----- RECORDS SHOWN -----
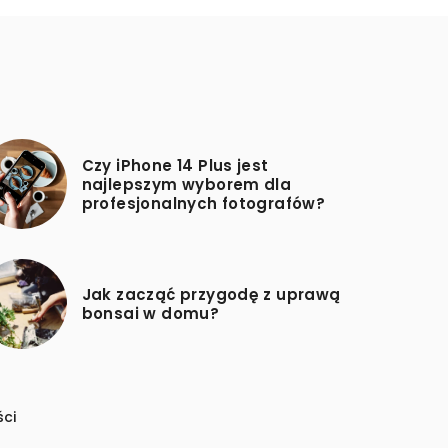
Czy iPhone 14 Plus jest
najlepszym wyborem dla
profesjonalnych fotografów?
Jak zacząć przygodę z uprawą
bonsai w domu?
ści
-----
▶ **EXERCISE GOAL**
Copy out all of the entries exactly as they stand, with no pictures in your copy.

▶ **ANSWER TO THE PROBLEM**
Czy iPhone 14 Plus jest
najlepszym wyborem dla
profesjonalnych fotografów?
Jak zacząć przygodę z uprawą
bonsai w domu?
ści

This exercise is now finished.